The Arizona supreme court on Wednesday refused to hear a challenge to Gov. Janet Napolitano's executive order banning job discrimination based on sexual orientation in some state agencies. The court did not explain its reason for refusing to hear the special-action lawsuit, which was filed by the Scottsdale-based Alliance Defense Fund and several Republican legislators. The challenge, filed in July, argues that Napolitano overstepped her authority by setting employment policy and was legislating through executive order. Napolitano's order prohibits agencies from hiring, firing, promoting, or
disciplining state employees based on the individual's sexual orientation. The order applies only to executive-branch state agencies under her control. It does not apply to private employers, local governments, state universities, or state agencies under the control of the legislature or the courts.
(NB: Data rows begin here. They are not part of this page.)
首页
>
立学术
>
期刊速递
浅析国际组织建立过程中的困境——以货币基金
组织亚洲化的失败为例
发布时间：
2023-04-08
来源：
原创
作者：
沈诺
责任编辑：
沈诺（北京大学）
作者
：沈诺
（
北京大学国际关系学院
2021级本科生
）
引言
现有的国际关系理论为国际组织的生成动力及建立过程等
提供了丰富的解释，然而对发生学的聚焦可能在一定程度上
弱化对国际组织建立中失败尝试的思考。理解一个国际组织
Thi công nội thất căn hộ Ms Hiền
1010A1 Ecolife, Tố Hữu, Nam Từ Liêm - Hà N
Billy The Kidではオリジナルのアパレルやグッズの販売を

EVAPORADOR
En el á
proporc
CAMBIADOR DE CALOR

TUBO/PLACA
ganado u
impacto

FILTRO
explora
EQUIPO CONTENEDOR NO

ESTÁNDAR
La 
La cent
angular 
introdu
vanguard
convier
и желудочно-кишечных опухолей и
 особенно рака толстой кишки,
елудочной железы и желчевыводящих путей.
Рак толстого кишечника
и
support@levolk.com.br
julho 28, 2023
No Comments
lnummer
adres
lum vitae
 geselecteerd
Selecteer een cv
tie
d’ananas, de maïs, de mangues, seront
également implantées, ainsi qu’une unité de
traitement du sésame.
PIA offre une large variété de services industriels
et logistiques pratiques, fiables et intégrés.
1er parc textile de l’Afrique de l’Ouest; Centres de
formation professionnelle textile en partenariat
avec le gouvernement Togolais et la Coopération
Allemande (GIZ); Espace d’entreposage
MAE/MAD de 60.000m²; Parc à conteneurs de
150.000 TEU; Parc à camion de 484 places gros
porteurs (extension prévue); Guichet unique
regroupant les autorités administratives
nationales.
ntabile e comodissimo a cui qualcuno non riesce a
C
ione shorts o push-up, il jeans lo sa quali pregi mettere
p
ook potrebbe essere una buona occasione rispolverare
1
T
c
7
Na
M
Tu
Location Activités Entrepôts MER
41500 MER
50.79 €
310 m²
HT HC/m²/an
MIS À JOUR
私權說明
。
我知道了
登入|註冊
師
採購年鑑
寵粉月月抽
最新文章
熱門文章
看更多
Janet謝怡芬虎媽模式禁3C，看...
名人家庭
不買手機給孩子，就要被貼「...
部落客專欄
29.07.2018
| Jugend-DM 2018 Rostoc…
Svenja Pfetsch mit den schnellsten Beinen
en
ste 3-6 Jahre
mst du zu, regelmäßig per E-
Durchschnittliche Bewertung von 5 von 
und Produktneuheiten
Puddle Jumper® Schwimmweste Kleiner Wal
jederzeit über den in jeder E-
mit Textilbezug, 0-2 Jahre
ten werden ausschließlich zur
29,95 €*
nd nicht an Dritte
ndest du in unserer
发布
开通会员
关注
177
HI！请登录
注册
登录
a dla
Tim Nelson, Napolitano's general counsel, said the executive order does not create new law because it applies only to those agencies under the governor's authority. Napolitano, a Democrat who took office in January, announced the executive order in June at an event held by the Arizona Human Rights Fund, a gay and lesbian advocacy group. "To the people of Arizona, I say, 'Welcome to a new Arizona,"' Napolitano told 1,000 people in attendance at the event. Legislators who filed the lawsuit along with the Alliance Defense Fund, a Christian group, were Rep. John Allen (R-Scottsdale), Rep. Andy Biggs (R-Gilbert), and Sen. Thayer Verschoor (R-Gilbert). Arizona lawmakers have defeated legislation several times that would have added sexual orientation to existing antidiscrimination laws, including three bills in 2001 and another proposal that died in the house last year.